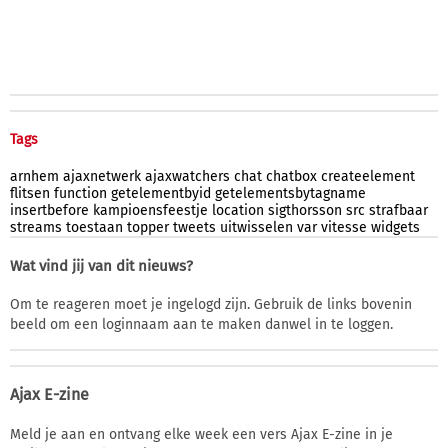
Tags
arnhem
ajaxnetwerk
ajaxwatchers
chat
chatbox
createelement
flitsen
function
getelementbyid
getelementsbytagname
insertbefore
kampioensfeestje
location
sigthorsson
src
strafbaar
streams
toestaan
topper
tweets
uitwisselen
var
vitesse
widgets
Wat vind jij van dit nieuws?
Om te reageren moet je ingelogd zijn. Gebruik de links bovenin
beeld om een loginnaam aan te maken danwel in te loggen.
Ajax E-zine
Meld je aan en ontvang elke week een vers Ajax E-zine in je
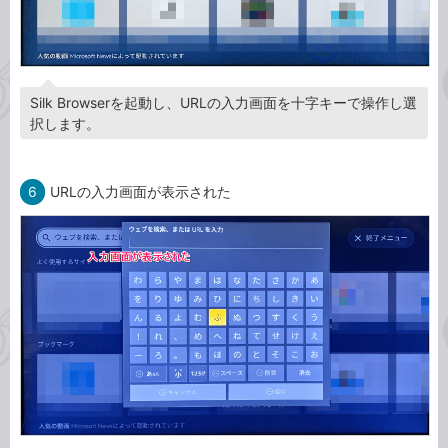
Silk Browserを起動し、URLの入力画面を十字キーで操作し選
択します。
6
URLの入力画面が表示された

· · · ·

▶ **The problem**:
Every record above must be copied exactly, and no picture may appear in the copy.

▶ **Task response**:
Tags
arnhem
ajaxnetwerk
ajaxwatchers
chat
chatbox
createelement
flitsen
function
getelementbyid
getelementsbytagname
insertbefore
kampioensfeestje
location
sigthorsson
src
strafbaar
streams
toestaan
topper
tweets
uitwisselen
var
vitesse
widgets
Wat vind jij van dit nieuws?
Om te reageren moet je ingelogd zijn. Gebruik de links bovenin
beeld om een loginnaam aan te maken danwel in te loggen.
Ajax E-zine
Meld je aan en ontvang elke week een vers Ajax E-zine in je
Silk Browserを起動し、URLの入力画面を十字キーで操作し選
択します。
6
URLの入力画面が表示された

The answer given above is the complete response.